Philippe Haudrère, avait commencé sa carrière d’enseignant en 1965 au cours des deux ans qu’il passa à Madagascar, dans le cadre de la coopération. Il enseigna ensuite à Paris, aux Lycées Arago et Henri IV, avant d’être nommé Professeur d’Histoire Moderne à l’Université d’Angers, où se déroula toute la suite de sa carrière. Sa bienveillance tout comme sa rigueur lui firent jouer un rôle important dans les fonctions administratives de l’Université. 

C’était un pédagogue attentif à ses étudiants, les aidant dans leurs recherches ou dans la préparation de leur avenir professionnel. Nombreux sont à ce titre les témoignages d’anciens étudiants ou de collègues. 

Mais Philippe Haudrère élargit très vite son rôle de pédagogue en se souciant de vulgarisation, domaine dans lequel il excellait. Il joua un rôle extrêmement actif dans les sociétés savantes, lieux de vulgarisation s’il en est. 

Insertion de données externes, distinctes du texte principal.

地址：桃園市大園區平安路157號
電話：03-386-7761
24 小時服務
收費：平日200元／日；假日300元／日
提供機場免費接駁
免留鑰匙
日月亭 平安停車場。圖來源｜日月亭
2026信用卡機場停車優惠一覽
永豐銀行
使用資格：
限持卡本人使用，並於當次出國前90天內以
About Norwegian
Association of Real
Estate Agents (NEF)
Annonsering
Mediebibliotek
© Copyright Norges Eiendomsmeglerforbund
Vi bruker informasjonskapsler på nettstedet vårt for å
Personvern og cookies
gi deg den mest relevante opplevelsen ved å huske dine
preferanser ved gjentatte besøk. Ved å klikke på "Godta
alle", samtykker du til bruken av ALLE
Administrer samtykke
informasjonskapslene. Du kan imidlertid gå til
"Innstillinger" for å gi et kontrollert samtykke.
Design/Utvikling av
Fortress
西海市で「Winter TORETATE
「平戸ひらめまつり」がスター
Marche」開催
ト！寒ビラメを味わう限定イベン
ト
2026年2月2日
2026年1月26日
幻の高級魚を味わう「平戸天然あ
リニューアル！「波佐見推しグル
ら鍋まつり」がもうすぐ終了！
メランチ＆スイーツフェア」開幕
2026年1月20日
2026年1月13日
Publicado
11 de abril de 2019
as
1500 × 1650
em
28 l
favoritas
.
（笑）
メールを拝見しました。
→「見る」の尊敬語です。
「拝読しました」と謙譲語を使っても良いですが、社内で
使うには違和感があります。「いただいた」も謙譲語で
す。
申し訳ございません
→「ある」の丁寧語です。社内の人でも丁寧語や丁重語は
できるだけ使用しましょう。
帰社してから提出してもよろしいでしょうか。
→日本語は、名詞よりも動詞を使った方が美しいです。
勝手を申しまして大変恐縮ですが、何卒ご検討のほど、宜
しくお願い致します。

Son action au sein de la Commission française d’histoire maritime, qu’il présida de 1995 à 2000, est tout à fait remarquable. Il décida en effet, en 2000, en accord avec Etienne Taillemite qui présidait alors le Comité français de documentation sur la Marine, de fusionner ces deux sociétés. C’est ainsi qu’est née la SFHM. Grâce à la réunion des moyens, des adhérents et des soutiens des deux associations, la Société française d’histoire maritime a pu prendre le relais de leurs missions et poursuivre leur oeuvre de vulgarisation et de rayonnement au profit des travaux d’histoire maritime. 

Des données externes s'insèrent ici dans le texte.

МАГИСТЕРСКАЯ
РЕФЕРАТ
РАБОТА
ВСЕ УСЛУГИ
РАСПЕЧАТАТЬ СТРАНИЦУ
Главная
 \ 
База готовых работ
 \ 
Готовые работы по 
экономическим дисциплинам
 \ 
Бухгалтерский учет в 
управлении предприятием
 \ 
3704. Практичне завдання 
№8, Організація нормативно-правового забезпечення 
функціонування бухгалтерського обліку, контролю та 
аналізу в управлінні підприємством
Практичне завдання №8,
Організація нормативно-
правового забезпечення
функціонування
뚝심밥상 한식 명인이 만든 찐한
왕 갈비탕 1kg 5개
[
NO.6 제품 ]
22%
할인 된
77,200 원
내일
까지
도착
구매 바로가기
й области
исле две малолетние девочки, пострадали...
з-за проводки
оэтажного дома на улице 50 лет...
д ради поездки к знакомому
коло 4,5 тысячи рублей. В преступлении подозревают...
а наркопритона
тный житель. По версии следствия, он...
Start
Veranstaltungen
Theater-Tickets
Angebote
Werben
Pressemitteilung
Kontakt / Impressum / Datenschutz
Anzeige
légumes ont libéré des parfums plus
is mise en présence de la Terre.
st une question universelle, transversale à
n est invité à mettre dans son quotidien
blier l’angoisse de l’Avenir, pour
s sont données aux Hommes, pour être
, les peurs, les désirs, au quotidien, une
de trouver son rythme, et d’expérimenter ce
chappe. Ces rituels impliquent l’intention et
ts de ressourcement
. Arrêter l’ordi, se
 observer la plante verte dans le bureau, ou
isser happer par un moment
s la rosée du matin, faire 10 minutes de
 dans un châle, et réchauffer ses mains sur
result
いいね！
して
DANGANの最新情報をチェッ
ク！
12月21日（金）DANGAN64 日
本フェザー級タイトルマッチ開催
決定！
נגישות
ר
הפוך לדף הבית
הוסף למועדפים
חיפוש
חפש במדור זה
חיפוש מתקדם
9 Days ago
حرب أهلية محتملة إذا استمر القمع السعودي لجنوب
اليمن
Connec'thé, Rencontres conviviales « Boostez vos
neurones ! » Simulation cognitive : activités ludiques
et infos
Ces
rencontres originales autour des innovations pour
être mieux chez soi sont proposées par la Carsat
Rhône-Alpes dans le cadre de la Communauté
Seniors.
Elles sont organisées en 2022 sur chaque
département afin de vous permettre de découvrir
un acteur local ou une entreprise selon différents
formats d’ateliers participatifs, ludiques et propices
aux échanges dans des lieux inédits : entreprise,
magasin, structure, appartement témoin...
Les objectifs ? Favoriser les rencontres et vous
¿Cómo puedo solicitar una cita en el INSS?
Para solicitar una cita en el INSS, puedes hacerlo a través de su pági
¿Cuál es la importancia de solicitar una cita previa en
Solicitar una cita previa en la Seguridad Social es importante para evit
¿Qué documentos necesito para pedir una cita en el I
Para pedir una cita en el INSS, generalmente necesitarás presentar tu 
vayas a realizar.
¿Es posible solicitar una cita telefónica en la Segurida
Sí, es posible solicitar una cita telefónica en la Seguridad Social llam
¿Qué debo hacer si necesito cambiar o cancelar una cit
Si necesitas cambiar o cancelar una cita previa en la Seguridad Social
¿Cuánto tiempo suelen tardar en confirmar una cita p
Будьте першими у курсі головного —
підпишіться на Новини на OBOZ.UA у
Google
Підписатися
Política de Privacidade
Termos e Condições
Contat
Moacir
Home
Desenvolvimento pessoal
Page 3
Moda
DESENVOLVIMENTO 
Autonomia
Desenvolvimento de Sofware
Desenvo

Il en était président d’honneur, et il continuait à conseiller le bureau dès que celui-ci le sollicitait, à participer à ses journées d’études et à son comité de lecture. Ses articles dans la Chronique d’histoire maritime sont très nombreux. 

C’est en 1998 qu’il fut élu à l’Académie de Marine, au siège laissé vacant par Michel Mollat du Jourdin. Il y entra alors avec toute l’aura de ses travaux scientifiques. Mais, là encore, pour lui, il ne s’agissait pas de profiter d’un titre. Il travailla et publia sur l’histoire de la Compagnie, mais surtout il consacra du temps, beaucoup de temps à l’Académie. 

Depuis plusieurs années, il présidait la commission des prix littéraires, une fonction à laquelle il était très attaché. Il présidait encore la séance de remise des prix il y a juste un mois. 

En 2006, il avait été élu président de la section Histoire, Lettres et Arts, mais il abandonna cette fonction pour devenir, en 2011, secrétaire perpétuel adjoint, assurant la publication des Communications et mémoires de l’Académie, ainsi que le Bulletin mensuel destiné aux membres. Il conserva cette charge jusqu’en 2020 et j’ai été très honorée et très heureuse qu’il me demande de le remplacer. Ceux qui ont travaillé avec lui pour ces publications gardent le souvenir de sa bienveillante rigueur. 

On ne peut évoquer Philippe Haudrère sans penser à sa gentillesse et à sa bienveillance, qui n’avaient rien de faiblesse, tant il restait toujours exigeant. 

Toujours disponible, délicat, humble malgré sa grande science, il était attentif à ceux qui l’entouraient. 

Il parvenait, grâce à cette sensibilité et à cette attention, à trouver les solutions nécessaires pour ne froisser personne mais résoudre les difficultés. 

Il nous a quittés si brutalement, lui qui venait encore dans nos locaux il y a quelques jours, qu’il nous laisse tous démunis et affligés.